For, lo, the wicked bend [their] bow, they make ready their arrow upon the string, that they may privily shoot at the upright in heart.

Ver. 2. For, lo, the wicked bend their bow] sc. To shoot at you, a silly bird; you were best therefore to be packing, and not to stay till you come tumbling down, as a bird fetched off with a bolt. Nam ecce inquitis impii apposuerunt pedem arcui (Beza). This hath ever been the guise of the Church's enemies, and is still, to terrify her (if they could) and affright her out of her faith and true religion. Nebuchadnezzar, for instance, Antiochus, that little antichrist, the primitive persecutors, and still the Papists, with their cruel inquisition, and otherwise. But what saith the apostle, In nothing be terrified by your adversaries, Philippians 1:28. Be not afraid with any amazement, 1 Peter 3:6. Nos quidem neque expavescimus neque pertimescimus ea quae ab ignorantibus patimur, saith Tertullian, We fear not what any of you can do to us, do your worst (Ad Scapulain). Contemptus est a me Romanus et favor et furor, said Luther, I care not for Rome's frowns or fair looks. This the blind world counteth and calleth silliness or stubbornness, but they know not the force of faith nor the privy armour of proof that the saints have about their hearts. They make ready their arrow upon the string, not in the quiver, as the Vulgate reads it.

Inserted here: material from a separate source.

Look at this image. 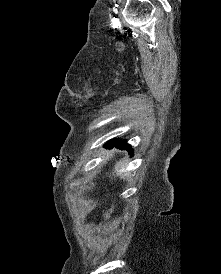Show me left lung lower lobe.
Masks as SVG:
<instances>
[{"label": "left lung lower lobe", "instance_id": "left-lung-lower-lobe-1", "mask_svg": "<svg viewBox=\"0 0 221 274\" xmlns=\"http://www.w3.org/2000/svg\"><path fill=\"white\" fill-rule=\"evenodd\" d=\"M113 146L120 147L121 149H126V150H128V152L131 155L133 154V149L131 148V146L129 144H127L123 140H119V141H117V140H111L108 143H106V147L107 148H112Z\"/></svg>", "mask_w": 221, "mask_h": 274}]
</instances>
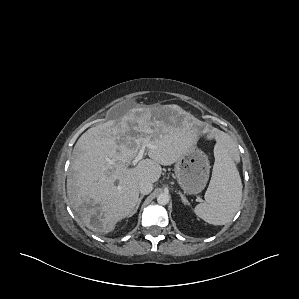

That they may privily shoot Heb. to shoot in the darkness; so that, although the saints hide themselves in caves and dark corners, yet they are ferreted out thence by their persecutors, as David was by Saul often. And this some hold to be the meaning of that place, Psalms 74:20, "The dark places of the earth are full of the habitations of cruelty"; that is, we can hide ourselves nowhere but the persecutors find us out.